16. We are of the opinion that the questions of law regarding additional excise duty and additional sales tax which admittedly arise in respect of the relevant assessment years are not covered by the earlier decision of this court in Rattan Chand Kapoor's case [1984] 149 ITR 1 (Delhi) or even by the case of V. Krishnan [1980] 121 ITR 859, decided by the Madras High Court, although those two decisions, as also the decision of the Supreme Court in Kedarnath Jute Mfg. Co. Ltd. [1971] 82 ITR 363, may be relevant and may have to be considered to decide these questions. The decisions of the Punjab and Haryana High Court in Shiv Parshad [1984] 146 ITR 397 and in Telu Ram Raunqi Ram [1984] ITR 401, cited by learned counsel for the assessed are inapplicable to the facts and circumstances of the present case.
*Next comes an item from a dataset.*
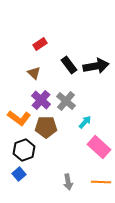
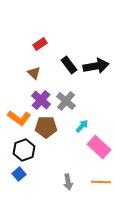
cyan arrow: moved 3 px left, 4 px down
17. An interesting question, viz., whether the High Court can require the Appellate Tribunal to state the case and to refer it directly to the Supreme Court in case of a conflict in the decisions of the High Courts in respect of any particular question of law was raised in view of section 257 of the Act. We are expressing no opinion on it, as it is unnecessary to do so in the present case, there being no conflict in the decisions of the High Courts on the particulars question of law which has arisen in this case and it has to be answered on a proper interpretation of the provisions of the Excise Act and the Rules framed there under regarding accrual of liability to pay additional excise duty.
18. For the aforesaid reasons, we are not satisfied with the correctness of the decision of the Appellate Tribunal refusing to refer to this court the questions of law arising out of the substantive order of the Appellate Tribunal. We are of the opinion that the following question of law, regarding additional excise duty in respect of the assessment years 1976-77, 1977-78 and 1977-78, arises out of the order of the Appellate Tribunal and we direct the Appellate Tribunal to draw up a composite statement of case for the three years in question and to refer it to the High Court for its opinion :
"Whether, on the facts and circumstances of the case, the Income-tax Appellate Tribunal was correct in law in allowing the deduction of liability on account of additional excise duty in respect of the assessment years 1976-77, 1977-78 and 1978-79 and on account of additional sales tax in respect of assessment year 1977-78 ?"
19. Accordingly, I.T.C. No. 214 of 1986 is rejected and the other applications are allowed. Parties are left to bear their respective costs.